Reseña sobre el Vudú (parte 4)

Guinee o Ian Guinee o Ginen representa la patria simbólica de los países de África, la ciudad sagrada de Guinee es Ife, la meca del vudú. Un Ife real existe en el sur de Nigeria, pero el Ife del vudú es un lugar legendario donde las revelaciones de los loas descienden a los fieles. Los adoradores del vudú se refieren a sí mismos como los hijos e hijas de la Guinee “ti quinina”.

Los practicantes creen que todos los aspectos de la vida -administrativo, religioso, social, político, agrícola, artístico- proceden de Ife, pero sobre todo el arte de la adivinación. Desde África se encuentra al este del Nuevo Mundo, Ife representa la posición celestial del sol. Los devotos ganan fuerza espiritual de Ife, y se envían a Ife en una ceremonia muy solemne que significa la muerte, sepultura y resurrección.

Algunos aspectos del culto vudú parecen bastante constantes, con alteraciones locales de todos los ritos. El templo, que puede ser cualquier cosa, desde una estructura formal a un lugar designado detrás de una casa, se llama hounfour, Humbo o oun’phor. Dentro del templo -también conocido como el “santo de los santos”- están el altar y quizás las habitaciones de mediación solitaria para los iniciados. El altar de piedra, llamado pe, se cubre con velas y govis, frascos pequeños que se creen contienen los espíritus de los antepasados. Las ofrendas de comida, bebida, y el dinero también puede adornar el altar, así como sonajeros rituales, amuletos, banderas, piedras sagradas, y otros objetos. Hace años, las serpientes sagradas que simbolizan a Danbhalah vivían en el interior de un hueco en el pe.

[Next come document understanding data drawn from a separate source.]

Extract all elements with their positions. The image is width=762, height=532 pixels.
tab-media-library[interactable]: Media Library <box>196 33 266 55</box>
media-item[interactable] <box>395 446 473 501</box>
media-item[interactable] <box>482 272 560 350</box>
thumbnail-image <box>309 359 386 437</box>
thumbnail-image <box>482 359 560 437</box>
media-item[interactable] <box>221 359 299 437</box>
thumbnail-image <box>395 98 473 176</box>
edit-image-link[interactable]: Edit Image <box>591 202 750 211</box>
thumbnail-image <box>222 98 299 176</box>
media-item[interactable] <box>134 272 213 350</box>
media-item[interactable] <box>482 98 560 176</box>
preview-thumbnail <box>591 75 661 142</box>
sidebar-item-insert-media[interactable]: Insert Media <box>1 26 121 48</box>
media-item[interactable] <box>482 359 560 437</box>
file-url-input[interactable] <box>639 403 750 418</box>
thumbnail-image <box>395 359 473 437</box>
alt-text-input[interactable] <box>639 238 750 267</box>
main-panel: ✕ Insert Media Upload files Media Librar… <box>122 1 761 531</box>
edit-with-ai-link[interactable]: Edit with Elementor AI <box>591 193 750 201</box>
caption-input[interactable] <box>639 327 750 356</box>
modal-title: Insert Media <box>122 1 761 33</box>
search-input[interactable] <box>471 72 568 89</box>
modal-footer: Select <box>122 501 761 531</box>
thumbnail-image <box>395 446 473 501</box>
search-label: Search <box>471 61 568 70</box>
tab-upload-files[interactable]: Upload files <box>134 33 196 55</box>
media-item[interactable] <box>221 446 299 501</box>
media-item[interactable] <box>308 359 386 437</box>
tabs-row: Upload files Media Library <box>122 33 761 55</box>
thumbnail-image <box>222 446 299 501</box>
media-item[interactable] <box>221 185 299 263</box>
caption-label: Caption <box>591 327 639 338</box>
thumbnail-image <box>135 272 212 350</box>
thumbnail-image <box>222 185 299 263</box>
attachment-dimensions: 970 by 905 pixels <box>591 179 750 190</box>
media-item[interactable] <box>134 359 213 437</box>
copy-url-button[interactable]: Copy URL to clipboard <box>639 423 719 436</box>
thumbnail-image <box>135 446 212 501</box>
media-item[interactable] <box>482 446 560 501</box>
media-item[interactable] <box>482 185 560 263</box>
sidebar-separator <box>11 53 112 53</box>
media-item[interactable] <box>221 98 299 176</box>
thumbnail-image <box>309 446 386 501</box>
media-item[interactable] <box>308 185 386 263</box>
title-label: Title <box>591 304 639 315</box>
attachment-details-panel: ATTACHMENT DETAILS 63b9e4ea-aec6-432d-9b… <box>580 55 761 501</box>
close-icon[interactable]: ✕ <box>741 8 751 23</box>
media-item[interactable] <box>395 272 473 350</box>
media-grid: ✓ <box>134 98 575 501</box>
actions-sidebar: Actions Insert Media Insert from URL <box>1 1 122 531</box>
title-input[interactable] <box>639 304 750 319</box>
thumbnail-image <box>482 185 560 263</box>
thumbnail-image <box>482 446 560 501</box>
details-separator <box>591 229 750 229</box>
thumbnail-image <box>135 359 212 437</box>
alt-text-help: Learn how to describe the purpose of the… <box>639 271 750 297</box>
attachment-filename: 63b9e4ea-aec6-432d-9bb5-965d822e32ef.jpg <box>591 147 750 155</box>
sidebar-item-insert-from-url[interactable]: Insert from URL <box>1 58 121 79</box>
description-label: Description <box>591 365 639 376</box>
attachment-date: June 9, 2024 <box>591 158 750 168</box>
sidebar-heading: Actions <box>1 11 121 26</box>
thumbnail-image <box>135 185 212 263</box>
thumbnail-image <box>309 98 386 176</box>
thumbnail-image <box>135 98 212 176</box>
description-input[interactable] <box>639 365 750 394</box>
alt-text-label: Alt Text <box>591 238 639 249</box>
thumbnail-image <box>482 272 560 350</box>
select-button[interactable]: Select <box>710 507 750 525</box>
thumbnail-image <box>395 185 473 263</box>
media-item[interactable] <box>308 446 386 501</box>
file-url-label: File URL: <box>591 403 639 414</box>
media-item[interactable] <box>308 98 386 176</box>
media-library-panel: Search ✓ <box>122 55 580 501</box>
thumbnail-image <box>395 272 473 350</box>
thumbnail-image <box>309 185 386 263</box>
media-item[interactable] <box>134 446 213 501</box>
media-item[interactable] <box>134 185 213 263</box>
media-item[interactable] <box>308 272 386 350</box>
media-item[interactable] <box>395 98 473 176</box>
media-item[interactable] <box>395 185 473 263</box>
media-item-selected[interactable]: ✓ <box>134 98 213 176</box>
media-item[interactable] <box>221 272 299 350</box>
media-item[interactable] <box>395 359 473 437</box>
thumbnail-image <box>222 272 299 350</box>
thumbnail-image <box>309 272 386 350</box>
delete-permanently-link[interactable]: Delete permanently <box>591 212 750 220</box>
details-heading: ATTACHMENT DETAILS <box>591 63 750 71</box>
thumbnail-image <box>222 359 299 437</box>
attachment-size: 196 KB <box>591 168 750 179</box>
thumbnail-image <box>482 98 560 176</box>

Las paredes y los pisos están decorados con diseños de colores elaborados, llamado vevés, símbolo de los dioses. Estos dibujos pueden ser permanentes o creados en harina de maíz, polvo de ladrillo, pólvora, o polvos para la cara justo antes de la ceremonia. Son muy hermosas e incorporan los símbolos y signos ocultos de las loas que se adoran: para Legba muestra una cruz, para Erzulie un corazón, para Danbhalah una serpiente, y para Baron Samedi un ataúd. Por lo general, elaborado en el poste central, o el lugar de sacrificio, el veve sirve como un ritual de “imán” para la entrada de la loa, que obliga a la loa a descender a la tierra.

Fuera del templo principal está el patio techado, que sirve para dar capacidad de entrada a todos los asistentes que probablemente no pueden entrar al hounfour por el exceso de personas que asisten a los ritos.

Sosteniendo el patio techado está el poteau-mitan o poste central. El poteau-mitan simboliza el centro del vudú del cielo al infierno y es el eje cósmico de toda la magia vudú. Por lo general, está hecho de madera que se encuentra en una base de mampostería llamada el zócalo. El mensaje lleva adornos de colores y diseños que representan a la serpiente Danbhalah y su esposa Aida-Wedo. El poteau-mitan también simboliza a Legba Ali -Bon (madera de la justicia), el camino al conocimiento y la comunión con los dioses. Geométricamente la colocación de la columna central forma cuadrados perfectos, círculos, cruces y triángulos con el zócalo añadiendo a sus poderes mágicos. Todos los templos vudú tienen un poteau-mitan.

Fuera del patio techado, los árboles que rodean el patio sirven como santuarios de los dioses. Los devotos del vudú creen que todas las cosas sirven a la loa, y son, por definición expresiones y extensiones de Dios, especialmente los árboles; ellos son venerados como las propias divinidades y reciben ofrendas de comida, bebida y dinero. Al igual que las catedrales son lugares para estar en la presencia del Espíritu Santo, los plátanos son especialmente venerados.